June 19, 2021

Newyddion Cymru Ar-Lein : Wales News Online

Newyddion Lleol a Chenedlaethol Cymru – Local and National News for Wales

Overall callouts to North Wales Fire and Rescue service only dropped slightly during 2020 lockdown

FIREFIGHTERS in north Wales were called out to only slightly fewer incidents between April and December compared to last year, despite the majority of it seeing lockdown restrictions in place.

A report presented to the North Wales Fire and Rescue Service this week noted that the service attended 3,600 emergency incidents and false alarms during the first three quarters of 2020/21 – representing a drop of 3.7% on the same period in 2019/20 (3,737).

Unsurprisingly perhaps, the period saw a substantial drop in call-outs related to road accidents and deliberate fires, but also an increase in small outdoor fires, which was partially blamed on the closure of recycling centres during much of the time in question.

The report added:  “The reduction in RTCs can be attributed to fewer vehicles on the roads during lockdowns.

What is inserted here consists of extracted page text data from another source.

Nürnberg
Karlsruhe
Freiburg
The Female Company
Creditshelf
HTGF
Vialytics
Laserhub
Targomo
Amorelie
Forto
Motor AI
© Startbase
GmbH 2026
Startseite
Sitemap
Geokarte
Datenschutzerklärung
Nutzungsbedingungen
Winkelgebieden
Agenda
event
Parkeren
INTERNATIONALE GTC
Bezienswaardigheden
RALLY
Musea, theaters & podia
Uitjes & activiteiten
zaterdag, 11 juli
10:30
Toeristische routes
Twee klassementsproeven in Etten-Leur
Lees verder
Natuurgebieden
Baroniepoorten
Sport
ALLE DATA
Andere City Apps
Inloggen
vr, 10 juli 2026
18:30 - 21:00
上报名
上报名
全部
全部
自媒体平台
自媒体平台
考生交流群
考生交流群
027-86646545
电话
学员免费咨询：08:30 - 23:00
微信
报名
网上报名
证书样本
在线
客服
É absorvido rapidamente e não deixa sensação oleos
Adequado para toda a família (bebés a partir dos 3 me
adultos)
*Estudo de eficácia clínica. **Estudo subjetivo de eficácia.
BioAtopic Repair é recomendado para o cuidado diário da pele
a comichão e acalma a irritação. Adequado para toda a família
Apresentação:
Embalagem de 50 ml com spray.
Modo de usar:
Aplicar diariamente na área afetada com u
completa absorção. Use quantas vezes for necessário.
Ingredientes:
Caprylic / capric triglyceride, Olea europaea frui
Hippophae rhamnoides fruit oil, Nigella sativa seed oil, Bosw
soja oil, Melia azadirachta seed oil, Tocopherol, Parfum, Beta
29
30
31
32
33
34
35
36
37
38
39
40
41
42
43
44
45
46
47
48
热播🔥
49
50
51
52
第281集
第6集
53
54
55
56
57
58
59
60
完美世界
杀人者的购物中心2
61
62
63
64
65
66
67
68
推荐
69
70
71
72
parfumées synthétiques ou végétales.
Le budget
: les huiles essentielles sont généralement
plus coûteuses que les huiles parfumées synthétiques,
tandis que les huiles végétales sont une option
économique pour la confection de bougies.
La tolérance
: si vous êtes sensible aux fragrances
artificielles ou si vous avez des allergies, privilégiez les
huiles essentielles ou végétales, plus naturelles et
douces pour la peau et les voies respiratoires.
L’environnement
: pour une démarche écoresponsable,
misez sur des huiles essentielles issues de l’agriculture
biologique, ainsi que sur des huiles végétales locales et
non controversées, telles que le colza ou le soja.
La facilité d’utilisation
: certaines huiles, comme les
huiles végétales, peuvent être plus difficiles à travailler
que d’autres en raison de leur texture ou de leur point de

Interestingly, however, the percentage of those RTCs where the service was called upon to extricate or release people from vehicles remained consistent with previous years, at 37%.

“The reduction in deliberate fires combines the continuation of a steady downward trend in deliberate primary fires achieved over the past five years with a 36% reduction in deliberate secondary fires.

“However, calls to small fires in gardens and loose rubbish during lockdowns contributed to a 39% increase in accidental secondary fires.”

The number of call-outs to road traffic collisions fell dramatically from 144 to 81, 30 of which requiring someone to be cut out of the vehicle.

But the number of deaths from accidental fires in homes rose from three to four.

Addressing the Executive Panel Meeting, assistant chief officer Shân Morris added: “During the first quarter, secondary fires were up by almost 20% on the previous year, which are small open air fires resulting in no injuries.

“During the first lockdown it was clear there were more people than usual based from home and using their time to do some work about the house, clearing the garden or burning rubbish in the back garden.

“Sometimes this was down to the recycling centres being closed, and of course some of those fires got out of control and saw call-outs.”

The report was accordingly noted by members of the fire authority.